Longer-term variations in TSI received by Earth

It's also important to mention variations in TSI driven not by Solar energy output but by variations in Earth's orbit, that are of course independent of Solar activity. Such variations, however, take place over very long periods, described by the Milankovitch orbital cycles operating over tens of thousands of years. Those cycles determine the distance between Earth and the Sun at perihelion and aphelion and in addition the tilt the planet's axis of rotation: both affect how much heat-radiation the planet receives at the top of its atmosphere through time. But such fluctuations are nothing like the rapid changes we see in the weather, such as the difference between a sunny day and a cloudy one. The long time-factor ensures that.

Another even more obscure approach used to claim, "it's the sun" was (and probably still is in some quarters) to talk about, "indirect effects". To wit, when studies can't find a sufficiently large direct effect, bring even lesser factors to the fore, such as cosmic rays. Fail.
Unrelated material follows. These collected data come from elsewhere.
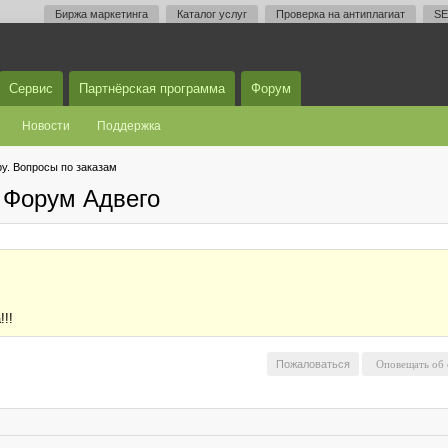
Биржа маркетинга
Каталог услуг
Проверка на антиплагиат
SE
Сервис
Партнёрская программа
Форум
Новости
Поддержка
у. Вопросы по заказам
 Форум Адвего
!!!
Пожаловаться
In conclusion, the recent, post 1975 steep rise in global temperatures are not reflected in TSI changes that have in fact exerted a slight cooling influence. Milankovitch cycles that operate over vastly bigger time-scales simply don't work quickly enough to change climate drastically over a few decades. Instead, the enormous rise in greenhouse gas concentrations over the same period is the primary forcing-agent. The physics predicted what is now being observed.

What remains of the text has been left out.